This paper is organized as follows.
The statistical methods used are described in Section~\ref{stat}
and the analysis of the data is carried out in Section~\ref{result}.
\section{Statistical Methods} \label{stat}
Let $(Y_n)_{n \geq 0}$ a Markov chain of order $k$ on the finite set $
S= \{1,2, \ldots , m\}$. If the chain is stationary, it
is characterized by its transition probability matrix having
entries of the form
\begin{equation}
\label{transprob}
p(y_k \mid y_0, y_1, \ldots ,y_{k-1}) = P(Y_{t+k}=y_k \mid Y_t=y_0,
Y_{t+1}= y_1, \ldots ,Y_{t+k-1}=y_{k-1} ) \quad t=1,2,\ldots
\end{equation}
where $y_j \in S$, $j=0, 1,\ldots ,k$.
In our case the sequence of distances between stressed elements that
are not separated by a boundary is to be model by a high order Markov
chain. Since in the data set the maximum distance between two
stressed elements was found to be three and only very few observations
with distance four. Therefore for our discussion $m$ was taken to be
three.
In the sequence we present log--likelihood estimators of the
transition probabilities and the criteria considered for the
estimation of the order of the chain.
\subsection{The log--likelihood estimators} \label{ll}
Let us assume (as in \cite{b}) that our sample is a string of
observations $(a_0, a_1, \ldots, a_n)$ of the Markov chain $(Y_n)_{n
\geq 0}$ of order $k$ with state space $ S = \{1, \ldots, m\}$.

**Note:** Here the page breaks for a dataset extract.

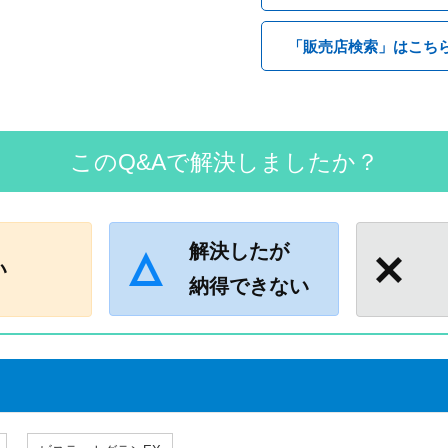
「販売店検索」はこち
このQ&Aで解決しましたか？
解決したが
い
納得できない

We can associate with the process $(Y_n)$ a derived chain $(Y_n^{\prime})$
with state space ${\cal S}^{\prime} = \{(z_1, \ldots, z_{k}): z_j \in
S, \; j =1, \ldots , k\}$. The chain $(Y_n^{\prime})$ is said to be in state
$v \in {\cal S}^{\prime}$ at time $t$ if $v = (y_t, y_{t+1}, \ldots,
y_{t+ k - 1})$, where $y_u$ is the state of the original chain $(Y_n)$
at time $u$. It follows
that the derived chain is a first-order Markov chain with
transition matrix $P = (p_{vw})$ where for $v=(v_1, \dots ,v_{k})$
and $w=(w_1, \dots , w_{k})$ we have,
\[ p_{vw} = \left\{ \begin{array}{cl}
p (w_k\mid v_1,\ldots ,v_{k}) & \mbox{ if } w_i = v_{i+1},
\quad i = 1,\ldots, k -1 \\
0 & \mbox{ otherwise.}
\end{array} \right.
\]
Thus inference can be done on the chain $(Y_n^{\prime})$ instead of
the original chain $(Y_n)$.
To estimate the transition probabilities we may write
${\cal S}^{\prime} = \{1,2, \ldots ,s\}$ with $s = m^{k}$.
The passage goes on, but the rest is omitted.